Southern dot blot showing hybridization of radiolabeled, synthetic oligonucleotides with genomic DNA from S. gordonii (G), S. mutans (M), S. pyogenes (P), and S. sobrinus (S). The sequences of the Hlp oligonucleotides are shown in Table 1 and are designated by the initials of the genus and species from which they were derived.

FIG. 4

AHA and ASO titers in human sera. The endpoint data are clustered in relation to the serial dilutions (twofold) of the sera, beginning at 1:100. The average AHA titers are indicated by +.

FIG. 5

Release of HlpA by S. mutans during growth in CDM. Symbols: ○, turbidity of a culture at pH 6.8; •, turbidity of a culture at pH 6; □, extracellular HlpA at pH 6.8 as determined by enzyme immunoassay; ▪, extracellular HlpA at pH 6.

FIG. 6

Gel filtration chromatography of S. mutans cell components in spent medium. Symbols: ○, absorbance at 280 nm; •, absorbance at 405 nm in ELISA for HlpA; □, LTA concentration determined by passive hemagglutination assay. The elution point of purified HlpA is indicated by the bar.

FIG. 7

Mobility shift assay of HlpA-LTA complexes in nondenaturing PAGE. Lane 1, 2 μg of HlpA only.
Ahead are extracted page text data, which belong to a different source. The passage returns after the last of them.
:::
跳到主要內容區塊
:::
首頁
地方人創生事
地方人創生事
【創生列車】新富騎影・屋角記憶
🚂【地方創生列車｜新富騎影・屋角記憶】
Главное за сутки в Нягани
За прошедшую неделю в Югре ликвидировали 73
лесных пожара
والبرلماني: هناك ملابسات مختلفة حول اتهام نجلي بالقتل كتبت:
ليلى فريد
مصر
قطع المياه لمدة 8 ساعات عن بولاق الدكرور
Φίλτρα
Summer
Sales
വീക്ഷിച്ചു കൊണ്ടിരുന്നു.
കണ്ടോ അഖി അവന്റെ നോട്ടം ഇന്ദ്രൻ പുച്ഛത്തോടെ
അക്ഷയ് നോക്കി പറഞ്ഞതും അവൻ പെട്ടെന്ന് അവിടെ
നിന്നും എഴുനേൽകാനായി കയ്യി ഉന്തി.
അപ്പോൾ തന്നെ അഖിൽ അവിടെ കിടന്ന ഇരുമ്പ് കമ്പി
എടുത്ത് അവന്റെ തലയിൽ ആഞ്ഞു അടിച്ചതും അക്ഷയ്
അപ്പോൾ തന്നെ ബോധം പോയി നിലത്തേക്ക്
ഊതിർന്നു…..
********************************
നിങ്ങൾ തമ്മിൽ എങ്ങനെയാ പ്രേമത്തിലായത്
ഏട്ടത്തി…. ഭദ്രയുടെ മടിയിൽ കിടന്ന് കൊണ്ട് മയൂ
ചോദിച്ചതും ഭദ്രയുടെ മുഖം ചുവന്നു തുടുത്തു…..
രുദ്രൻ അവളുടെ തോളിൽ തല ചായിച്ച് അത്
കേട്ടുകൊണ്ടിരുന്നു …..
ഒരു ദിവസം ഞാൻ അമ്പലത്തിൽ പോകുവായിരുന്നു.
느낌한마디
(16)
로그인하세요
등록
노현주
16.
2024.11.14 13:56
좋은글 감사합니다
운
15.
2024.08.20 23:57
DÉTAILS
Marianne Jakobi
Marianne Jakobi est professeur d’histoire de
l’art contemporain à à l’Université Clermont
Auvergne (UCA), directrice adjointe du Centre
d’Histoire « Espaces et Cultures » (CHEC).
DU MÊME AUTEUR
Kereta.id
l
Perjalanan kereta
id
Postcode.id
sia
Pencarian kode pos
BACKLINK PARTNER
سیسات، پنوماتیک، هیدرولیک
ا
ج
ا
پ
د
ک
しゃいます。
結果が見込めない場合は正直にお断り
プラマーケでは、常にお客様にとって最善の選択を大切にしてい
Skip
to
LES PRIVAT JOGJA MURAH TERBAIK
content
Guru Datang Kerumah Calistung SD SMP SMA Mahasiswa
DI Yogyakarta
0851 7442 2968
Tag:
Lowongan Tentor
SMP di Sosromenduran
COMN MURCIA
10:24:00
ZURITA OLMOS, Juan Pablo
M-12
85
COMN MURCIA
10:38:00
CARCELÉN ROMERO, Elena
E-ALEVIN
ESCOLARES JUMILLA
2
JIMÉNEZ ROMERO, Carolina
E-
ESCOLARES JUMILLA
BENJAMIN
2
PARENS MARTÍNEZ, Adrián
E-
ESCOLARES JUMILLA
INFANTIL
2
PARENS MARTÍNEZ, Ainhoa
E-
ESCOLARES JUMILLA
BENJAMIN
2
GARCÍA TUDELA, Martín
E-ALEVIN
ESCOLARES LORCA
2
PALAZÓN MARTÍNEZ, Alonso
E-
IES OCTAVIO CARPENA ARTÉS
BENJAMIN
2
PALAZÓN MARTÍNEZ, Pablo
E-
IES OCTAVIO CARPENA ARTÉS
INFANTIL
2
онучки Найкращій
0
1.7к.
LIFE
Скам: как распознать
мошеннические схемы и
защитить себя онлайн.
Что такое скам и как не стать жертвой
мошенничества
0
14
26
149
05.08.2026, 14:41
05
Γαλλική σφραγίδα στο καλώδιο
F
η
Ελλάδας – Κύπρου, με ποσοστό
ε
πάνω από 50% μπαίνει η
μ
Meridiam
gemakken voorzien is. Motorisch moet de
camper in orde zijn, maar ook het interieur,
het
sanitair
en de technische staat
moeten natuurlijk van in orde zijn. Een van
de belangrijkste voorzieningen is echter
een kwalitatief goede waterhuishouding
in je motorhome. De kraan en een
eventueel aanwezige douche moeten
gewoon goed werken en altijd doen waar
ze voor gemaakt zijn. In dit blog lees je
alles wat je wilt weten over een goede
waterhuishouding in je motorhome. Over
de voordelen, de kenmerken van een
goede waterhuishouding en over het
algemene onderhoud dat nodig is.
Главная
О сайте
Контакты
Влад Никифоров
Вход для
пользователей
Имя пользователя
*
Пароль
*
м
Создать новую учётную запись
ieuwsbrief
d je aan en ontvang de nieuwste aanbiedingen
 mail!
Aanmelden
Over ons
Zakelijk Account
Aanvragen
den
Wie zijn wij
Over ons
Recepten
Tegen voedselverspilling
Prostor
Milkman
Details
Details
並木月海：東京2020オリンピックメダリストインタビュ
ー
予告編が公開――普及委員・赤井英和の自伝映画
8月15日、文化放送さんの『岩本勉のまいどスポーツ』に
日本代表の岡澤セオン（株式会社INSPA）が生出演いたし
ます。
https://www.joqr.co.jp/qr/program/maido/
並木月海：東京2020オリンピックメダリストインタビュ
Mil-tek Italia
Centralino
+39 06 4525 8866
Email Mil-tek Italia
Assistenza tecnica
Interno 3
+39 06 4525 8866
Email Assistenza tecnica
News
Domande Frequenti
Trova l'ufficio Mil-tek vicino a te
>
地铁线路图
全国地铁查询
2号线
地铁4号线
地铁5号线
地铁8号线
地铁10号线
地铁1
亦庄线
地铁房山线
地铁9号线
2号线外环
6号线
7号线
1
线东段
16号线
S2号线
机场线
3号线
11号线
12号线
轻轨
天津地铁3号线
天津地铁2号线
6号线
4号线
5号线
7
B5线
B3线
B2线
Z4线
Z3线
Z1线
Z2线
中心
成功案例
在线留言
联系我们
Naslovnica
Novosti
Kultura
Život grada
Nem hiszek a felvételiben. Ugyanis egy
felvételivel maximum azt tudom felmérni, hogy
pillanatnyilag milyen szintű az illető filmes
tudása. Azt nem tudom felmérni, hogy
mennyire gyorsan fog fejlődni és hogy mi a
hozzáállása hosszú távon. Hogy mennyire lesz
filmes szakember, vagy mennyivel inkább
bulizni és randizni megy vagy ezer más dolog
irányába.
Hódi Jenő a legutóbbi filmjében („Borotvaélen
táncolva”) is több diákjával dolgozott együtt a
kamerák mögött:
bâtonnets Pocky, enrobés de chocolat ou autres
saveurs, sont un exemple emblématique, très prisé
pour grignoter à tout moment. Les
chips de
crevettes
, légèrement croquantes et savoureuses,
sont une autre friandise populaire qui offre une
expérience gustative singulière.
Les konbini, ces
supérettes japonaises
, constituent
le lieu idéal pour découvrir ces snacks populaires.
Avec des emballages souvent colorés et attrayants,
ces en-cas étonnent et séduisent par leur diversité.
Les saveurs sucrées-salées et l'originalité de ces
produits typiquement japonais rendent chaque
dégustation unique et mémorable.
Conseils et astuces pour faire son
For lanes 2 to 8, 2 μg of HlpA was mixed with 63 ng, 125 ng, 250 ng, 500 ng, 1 μg, 2 μg, and 4 μg of LTA, respectively. Lane 9 contained only 4 μg of LTA. The LTA and HlpA were obtained from S. mutans.

FIG. 8

IIF assay showing HlpA and LTA binding to HEp-2 cell monolayers. (A) Cells treated with HlpA-LTA complexes (50 μg of protein) isolated from spent culture medium of S. mutans and stained for HlpA with MAb 3C4 and FITC-conjugated rabbit antibodies to mouse immunoglobulins; (B) cells treated with 20 μg of purified HlpA and stained as described for panel A; (C) cells treated with PBS (control) and stained as described for panel A; (D) cells treated with HlpA-LTA complexes isolated from spent culture medium and stained with affinity-purified rabbit antibodies to LTA and FITC-conjugated goat antibodies to rabbit IgG; (E) cells treated with 50 μg of pure LTA and stained as described for panel D; (F) control cells treated with only the primary and secondary antibodies. Magnification, ×328.